In R, you use the hash symbol # to indicate a comment.

  • Anything after # on a line is treated as a comment.
  • Comments improve code readability and maintainability.
# This is a single-line comment
x <- 10 # This comment explains what x is

Variables and Assignment: Storing Your Data

Variables are like named containers that hold values. You use them to store data (numbers, text, logical values) so you can refer to it and manipulate it later in your script. In R, the primary way to assign a value to a variable is using the assignment operator <- (a less-than sign followed by a hyphen).

  • You can also use = for assignment, but <- is generally preferred for clarity and consistency in R.

  • Variable names should start with a letter and can contain letters, numbers, and underscores (_) or periods (.).

  • R is case-sensitive! myVariable is different from myvariable.

# Assigning a number to a variable
my_number <- 42

# Assigning text (a character string)
my_text <- "Hello, R!"

# Assigning a logical value
is_active <- TRUE

Data Types: What Kind of Information Are You Handling?

Every piece of data in R has a type, which tells R what kind of information it is and how it can be used.

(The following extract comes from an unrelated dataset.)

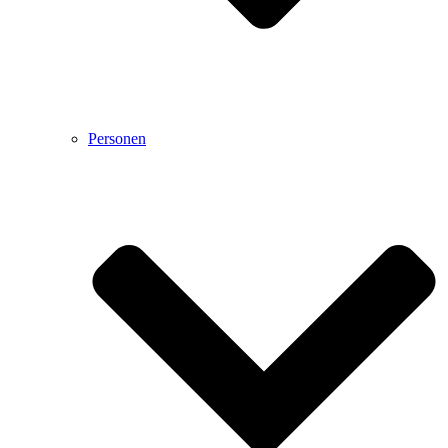
Personen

Understanding data types is fundamental for performing correct operations.

  • Numeric: For numbers (integers like 5 or decimals like 3.14).

  • Character: For text, enclosed in single or double quotes ("hello", 'world').

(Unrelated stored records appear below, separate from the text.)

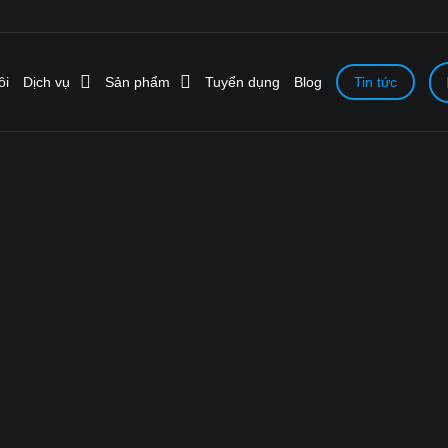
ôi
Dịch vụ
Sản phẩm
Tuyển dụng
Blog
Tin tức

  • Logical: For boolean values, either TRUE or FALSE.

# Numeric examples
age <- 30
pi_value <- 3.14159

# Character examples
name <- "Alice"
message <- 'Welcome to R programming.'

# Logical examples
is_raining <- FALSE
has_data <- TRUE

# You can check the type with the class() function
class(age)
[1] "numeric"
class(name)
[1] "character"

Vectors: The Building Blocks of R

Vectors are the most basic data structure in R. They are ordered collections of elements of the same data type. You create vectors using the c() function, which stands for “combine” or “concatenate”.

  • All elements in a vector must be of the same type (numeric, character, or logical).

  • Vectors can be of any length, from a single element to thousands.

# A numeric vector
ages <- c(25, 30, 35, 40)

# A character vector
names <- c("Alice", "Bob", "Charlie")

# A logical vector
results <- c(TRUE, FALSE, TRUE, TRUE)

# Accessing elements in a vector (R uses 1-based indexing!)
ages[1] # Returns 25
[1] 25
names[3] # Returns "Charlie"
[1] "Charlie"

R Code Structure: How R Organizes Instructions

Beyond individual syntax elements, understanding how R structures sequences of instructions is key to writing functional scripts.

Functions: Performing Actions

Functions are pre-defined blocks of code that perform a specific task. They take inputs (called arguments) and often return an output. You call a function by writing its name followed by parentheses, inside which you pass any required arguments.

  • Common functions include print(), sum(), mean(), sqrt().

  • Arguments are passed inside the parentheses, separated by commas.

# Using the print() function to display output
print("Hello, world!")
[1] "Hello, world!"
# Using the sum() function on a vector
numbers <- c(1, 2, 3, 4, 5)
total <- sum(numbers)
print(total) # Output: 15
[1] 15
# Using the mean() function
average <- mean(numbers)
print(average) # Output: 3
[1] 3

Operators: Doing Math and Comparisons

Operators are special symbols that perform operations on values and variables. R has a rich set of operators for arithmetic, comparison, and logical operations.

  • Arithmetic: + (addition), - (subtraction), * (multiplication), / (division), ^ or ** (exponentiation), %% (modulo – remainder), %/% (integer division).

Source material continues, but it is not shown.